First, we can all address our own explicit and implicit biases and check the biases of others (more to come on this in a future blog post). By reading about the history of minority medical oppression both in the U.S. and around the world, we can increase our knowledge about the persistence of this issue and the necessity to put an end to these practices. We can inform our friends and families concerning historical and current racial issues that haunt our healthcare system and address anti-black sentiments in the Latinx community, both past and present.

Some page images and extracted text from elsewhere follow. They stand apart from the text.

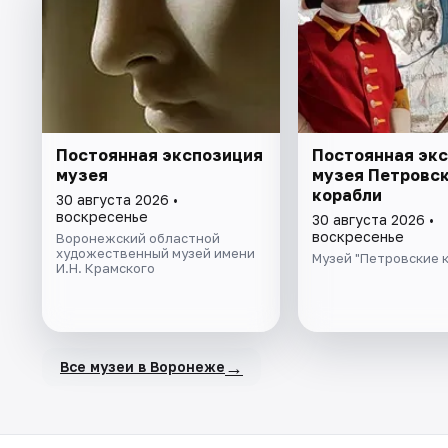
Постоянная экспозиция
Постоянная эк
музея
музея Петровс
корабли
30 августа 2026 •
воскресенье
30 августа 2026 •
воскресенье
Воронежский областной
художественный музей имени
Музей "Петровские 
И.Н. Крамского
→
Все музеи в Воронеже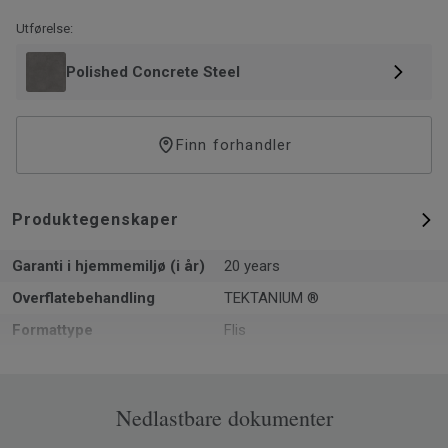
finish og enestående slitestyrke mot smuss og riper.
Utførelse:
Polished Concrete Steel
Finn forhandler
Produktegenskaper
Garanti i hjemmemiljø (i år)
20 years
Overflatebehandling
TEKTANIUM ®
Formattype
Flis
Total tykkelse
5.5
Overflate per eske
2.253
Nedlastbare dokumenter
Artikler per eske
11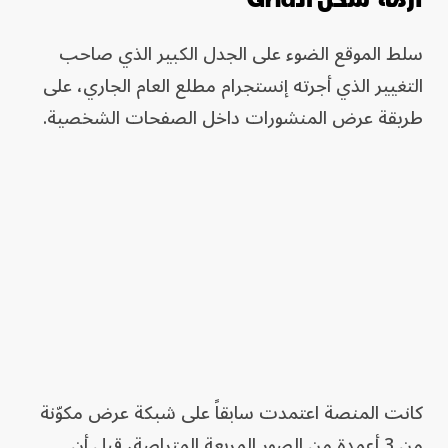
سلط الموقع الضوء على الجدل الكبير الذي صاحب
التغيير الذي أجرته إنستجرام مطلع العام الجاري، على
طريقة عرض المنشورات داخل الصفحات الشخصية.
كانت المنصة اعتمدت سابقاً على شبكة عرض مكوّنة
من 3 أعمدة من الصور المربعة المتراصة، قبل أن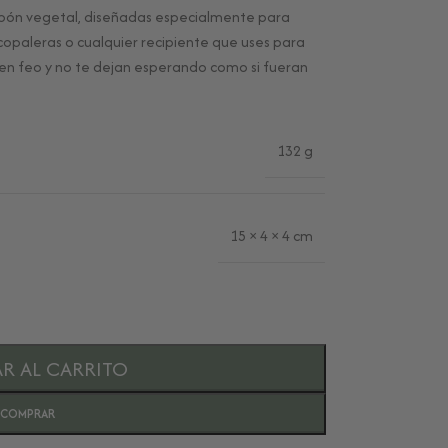
rbón vegetal, diseñadas especialmente para
opaleras o cualquier recipiente que uses para
elen feo y no te dejan esperando como si fueran
132 g
15 × 4 × 4 cm
R AL CARRITO
COMPRAR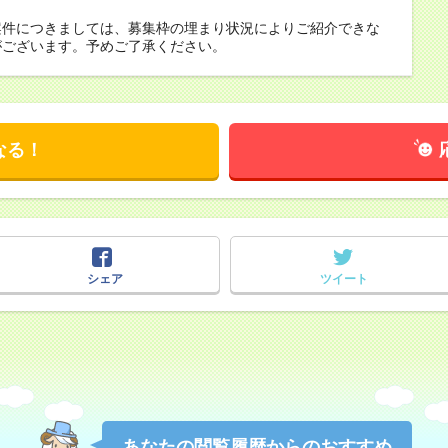
案件につきましては、募集枠の埋まり状況によりご紹介できな
がございます。予めご了承ください。
なる！
シェア
ツイート
あなたの閲覧履歴からのおすすめ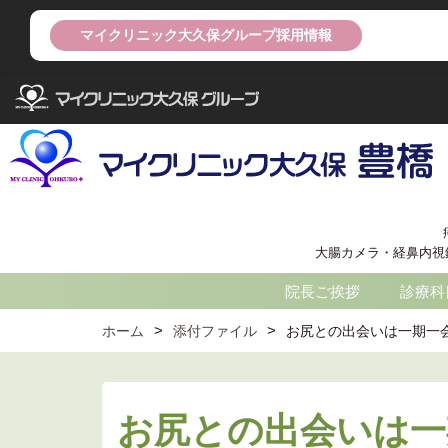
マイクリニック大久保グループ採用情報
大腸カメラ・経鼻内視鏡の
院長ご挨拶
診療科
ホーム
添付ファイル
お尻との出会いは一期一
お尻との出会いは一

Second, we need to eliminate structural violence and institutionalized racism that leads to inaccessibility to healthcare and ultimately, poor health. When applying to health professions schools, look at the current curriculum the school offers and the efforts it makes to reduce the minority gap in healthcare. Does it include unconscious bias training? Does the school acknowledge the cruel history of racism in healthcare? How does the school work to increase and retain minority students and faculty? If your school currently does not have a curriculum or a diversity and inclusion department, fight for these. Black and Brown medical students at the Icahn School of Medicine at Mount Sinai in New York City were moved by the BLM movement in 2015 and fought for curriculum on racism and bias in healthcare (ChangeNow.icahn.mssm.edu). After all, schools must strive to keep their students, all their students, happy and well-informed. Sign petitions and donate to foundations that work to implement better healthcare policies and grant wider healthcare access to minority patients. Lobby and vote for representatives that care about minority health and include improving the health of African Americans on their agenda.

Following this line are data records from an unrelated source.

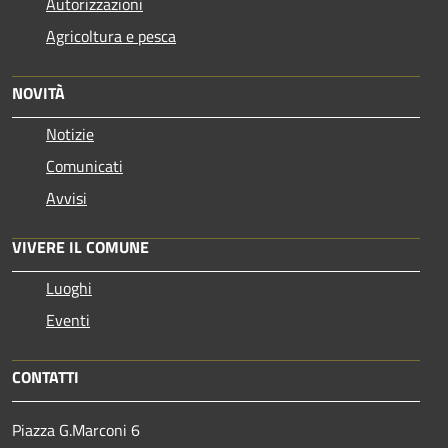
Autorizzazioni
Agricoltura e pesca
NOVITÀ
Notizie
Comunicati
Avvisi
VIVERE IL COMUNE
Luoghi
Eventi
CONTATTI
Piazza G.Marconi 6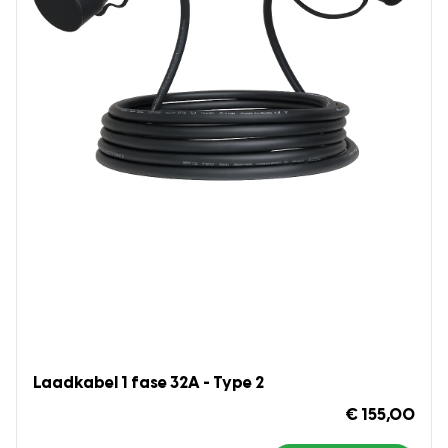
Laadkabel 1 fase 32A - Type 2
€ 155,00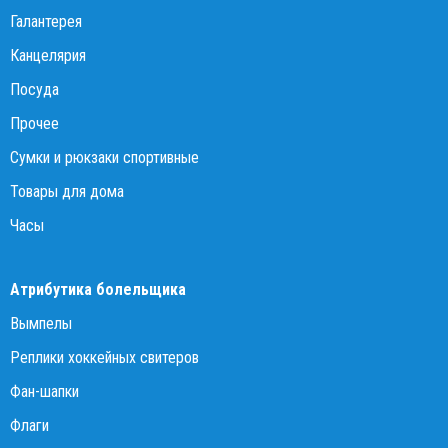
Галантерея
Канцелярия
Посуда
Прочее
Сумки и рюкзаки спортивные
Товары для дома
Часы
Атрибутика болельщика
Вымпелы
Реплики хоккейных свитеров
Фан-шапки
Флаги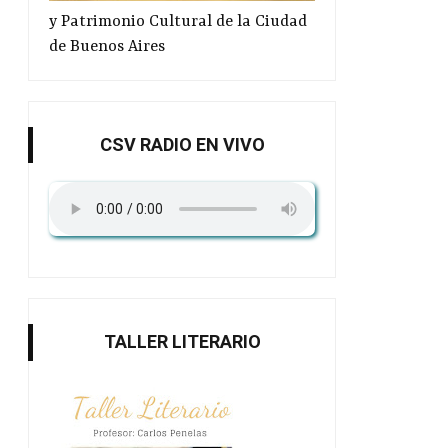
Germá...
veran...
y Patrimonio Cultural de la Ciudad
de Buenos Aires
CSV RADIO EN VIVO
TALLER LITERARIO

Finally, work to decrease and dissolve the healthcare gap. Currently, the healthcare force does not mirror the patient population it serves. It’s been shown that minority doctors return to their home communities and better serve patients with their same culture and/or racial background. But in 2018, only 5% of active physicians identified as Black or African American (AAMC). Additionally, Black faculty retention at health professions schools is low because of institutionalized racism and daily microaggressions in academic medicine. Fight for your Black colleagues to be treated equally and encourage Black pre-health and health students that we need them! Commit yourself to serving patients of all backgrounds equally and work continuously to be a culturally competent student and healthcare provider.

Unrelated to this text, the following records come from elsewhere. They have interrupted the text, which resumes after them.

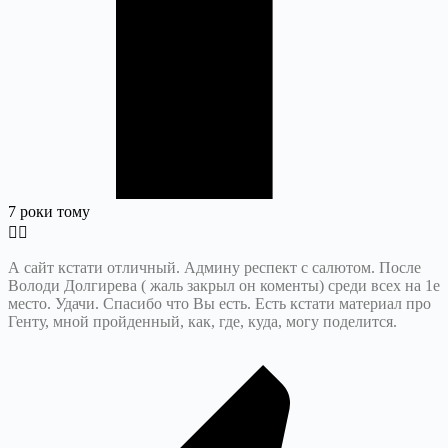
7 роки тому
А сайт кстати отличный. Админу респект с салютом. После
Володи Долгирева ( жаль закрыл он коменты) среди всех на 1е
место. Удачи. Спасибо что Вы есть. Есть кстати материал про
Генту, мной пройденный, как, где, куда, могу поделится.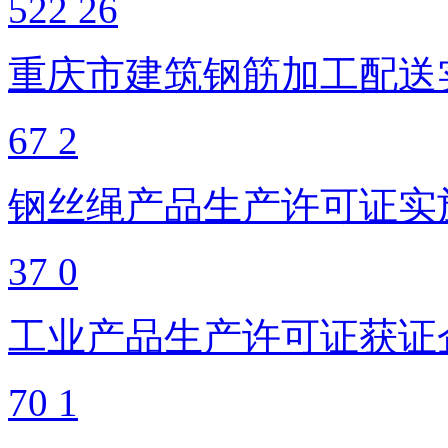
522
26
重庆市建筑钢筋加工配送
67
2
钢丝绳产品生产许可证实
37
0
工业产品生产许可证获证
70
1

Each of these steps present their own difficult and unique challenges, but as Frederick Douglass, a former slave, American social reformer, and abolitionist, said “If there is no struggle there is no progress. Those who profess to favor freedom and yet depreciate agitation, are men who want crops without plowing up the ground, they want rain without thunder and lightning. They want the ocean without the awful roar of its many waters.” Think about this when you vow to uphold the Hippocratic Oath or when applying to a health professions school that does not address African American health disparities. We need not just want to do better, but step up, fight, and do better! ¡Tu lucha es mi lucha!